Swapping variables with XOR

February 10th, 2014

Thanks to @int_SiPlus_void the following tweet made it’s way onto my timeline today:

"Another XOR trick is swapping 2 values without a 3rd variable. This is a great trick if you want to reduce the readability of your code."
— Leonard Ritter (@paniq) February 10, 2014

I’d actually never heard of this before until @dannolan pointed me to this Wikipedia page on the XOR swap algorithm.

The basics are pretty simple.
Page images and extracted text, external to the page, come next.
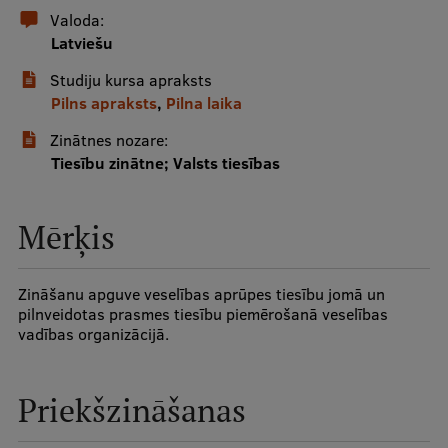
Valoda:
Latviešu
Studentu dzīve
Studiju kursa apraksts
Studiju norises vietas
Pilns apraksts
,
Pilna laika
Fakultātes
Zinātnes nozare:
Tiesību zinātne; Valsts tiesības
Mūsu cilvēki
Stratēģija
Mērķis
Struktūra
Vēsture un tradīcijas
Zināšanu apguve veselības aprūpes tiesību jomā un
pilnveidotas prasmes tiesību piemērošanā veselības
Identitāte
vadības organizācijā.
RSU fonds
Aula
Priekšzināšanas
Muzeji un ekspozīcijas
To swap two variables ‘x’ and ‘y’, perform the following operations:

x = x XOR y
y = x XOR y
x = x XOR y

To test this out I put together a basic test project in Xcode, and it worked.
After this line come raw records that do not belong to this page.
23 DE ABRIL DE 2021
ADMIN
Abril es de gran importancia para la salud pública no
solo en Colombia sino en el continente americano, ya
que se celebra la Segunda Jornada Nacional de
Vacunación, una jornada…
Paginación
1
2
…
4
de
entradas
The next question then is whether or not this is actually any faster than the traditional swap, which is as follows:

temp = x
x = y
y = temp

To test this I wrote a dylib that expose two functions, traditional_swap and xor_swap. These were built with -O3 in Xcode 5.0.2 (5A3005) using:

Apple LLVM version 5.0 (clang-500.2.79) (based on LLVM 3.3svn)
Target: x86_64-apple-darwin13.0.2
Thread model: posix

The two functions are as follows:

void traditional_swap(int * x, int * y)
{
    int temp = *x;
    *x = *y;
    *y = temp;
}

void xor_swap(int * x, int * y)
{
    *x = *x ^ *y;
    *y = *x ^ *y;
    *x = *x ^ *y;
};

To test this I wrote a basic benchmark executable that invokes the functions from the dylib:

#include <stdio.h>
#include <time.h>

void xor_swap(int * x, int * y);
void traditional_swap(int * x, int * y);

int main(int argc, const char * argv[])
{
    void (*swapFn)(int * x, int * y);

    // Uncomment a line to use it in the benchmark
//  swapFn = xor_swap;
//  swapFn = traditional_swap;

    clock_t start = clock();

    int cRuns = 2500000;
    for (int i = 0; i < cRuns; i++)
    {
        int x = 88, y = 72;
        swapFn(&x, &y);
    }

    clock_t end = clock();
    fprintf(stderr, "time taken: %lu\n", end - start);
    fprintf(stderr, "avg time: %f\n", (end - start) / (double)cRuns);

    return 0;
}

I’d never used clock_t and clock() before, but given the results I assume they return a time representation in milliseconds. (Thank you Stack Overflow.)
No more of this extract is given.